Immobilienfinanzierung verständlich gemacht
Umschuldung bei der Baufinanzierung
Vor Ablauf der Zinsbindung eines Immobiliendarlehens unterbreitet die finanzierende Bank dem Darlehensnehmer im Normalfall ein Prolongationsangebot. Allerdings kommt es des Öfteren vor, dass die Konditionen des angebotenen Darlehens nicht gerade die attraktivsten Darlehenskonditionen sind. Häufig könnte man bei anderen Banken ein günstigeres Hypothekendarlehen in Anspruch nehmen.

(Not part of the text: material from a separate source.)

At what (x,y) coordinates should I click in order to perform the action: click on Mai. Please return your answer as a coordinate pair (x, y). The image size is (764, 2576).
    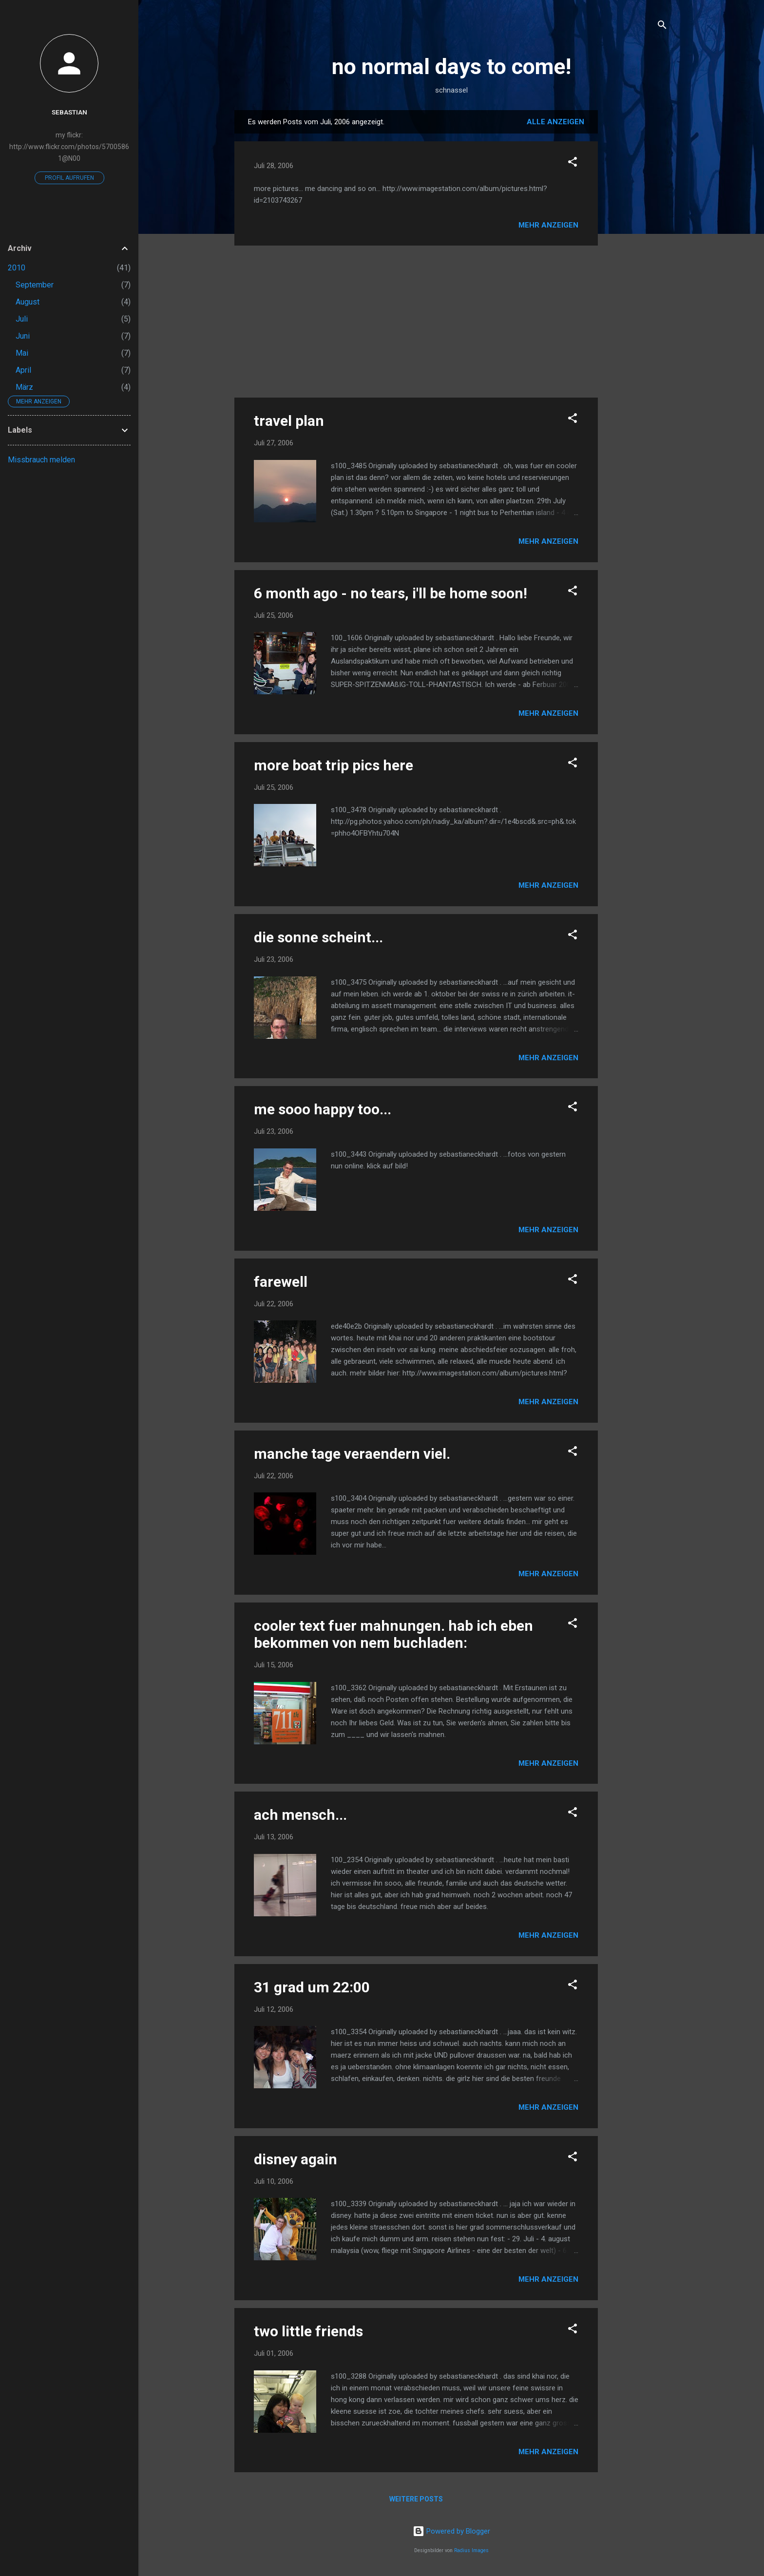
    Looking at the image, I should click on (22, 353).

Trifft man die Entscheidung, die Anschlussfinanzierung bei einer anderen Bank oder bei einem anderen Kreditinstitut fortzuführen, so spricht man von einer Umschuldung. Die Restschuld des ursprünglichen Darlehens wird umgeschuldet beziehungsweise zu neu verhandelten Konditionen einem anderen Darlehensgeber fortgeführt.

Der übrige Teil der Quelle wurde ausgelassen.